§ Problem requirements: Using only the records, tally the lines with "nghệ" in them and state that total by itself.

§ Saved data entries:
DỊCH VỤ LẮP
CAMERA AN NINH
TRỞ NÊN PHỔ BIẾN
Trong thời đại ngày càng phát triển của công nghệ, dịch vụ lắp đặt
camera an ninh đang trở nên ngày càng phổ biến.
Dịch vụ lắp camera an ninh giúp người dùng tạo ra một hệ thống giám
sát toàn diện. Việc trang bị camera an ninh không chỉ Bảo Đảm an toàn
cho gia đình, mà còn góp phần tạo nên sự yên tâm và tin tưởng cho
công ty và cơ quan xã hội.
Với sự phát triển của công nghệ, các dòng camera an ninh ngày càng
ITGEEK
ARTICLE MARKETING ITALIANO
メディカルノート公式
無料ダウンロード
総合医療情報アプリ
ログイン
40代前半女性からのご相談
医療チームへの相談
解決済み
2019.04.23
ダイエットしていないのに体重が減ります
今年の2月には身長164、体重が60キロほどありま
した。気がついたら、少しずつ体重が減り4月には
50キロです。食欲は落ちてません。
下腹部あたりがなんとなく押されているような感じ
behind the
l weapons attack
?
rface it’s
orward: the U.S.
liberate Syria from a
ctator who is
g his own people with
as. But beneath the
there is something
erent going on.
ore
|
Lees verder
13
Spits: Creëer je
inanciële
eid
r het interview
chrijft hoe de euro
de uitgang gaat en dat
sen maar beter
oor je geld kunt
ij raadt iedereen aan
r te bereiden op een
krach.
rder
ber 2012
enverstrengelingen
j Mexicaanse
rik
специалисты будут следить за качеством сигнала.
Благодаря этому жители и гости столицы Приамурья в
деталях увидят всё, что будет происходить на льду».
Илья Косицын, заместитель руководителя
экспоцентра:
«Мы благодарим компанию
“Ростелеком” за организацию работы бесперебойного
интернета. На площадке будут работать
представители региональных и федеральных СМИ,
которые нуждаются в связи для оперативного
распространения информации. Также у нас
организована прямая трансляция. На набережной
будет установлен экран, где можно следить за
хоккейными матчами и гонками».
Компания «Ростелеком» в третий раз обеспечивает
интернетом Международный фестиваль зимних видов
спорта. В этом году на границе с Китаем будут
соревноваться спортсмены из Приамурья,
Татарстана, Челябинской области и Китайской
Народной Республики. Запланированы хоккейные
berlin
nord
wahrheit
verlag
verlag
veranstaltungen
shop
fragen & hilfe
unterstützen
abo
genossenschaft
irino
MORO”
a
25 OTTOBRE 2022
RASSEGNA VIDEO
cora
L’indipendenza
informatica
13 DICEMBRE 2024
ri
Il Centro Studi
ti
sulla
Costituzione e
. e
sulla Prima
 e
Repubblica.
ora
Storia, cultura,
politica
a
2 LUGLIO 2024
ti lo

§ Answer space: 2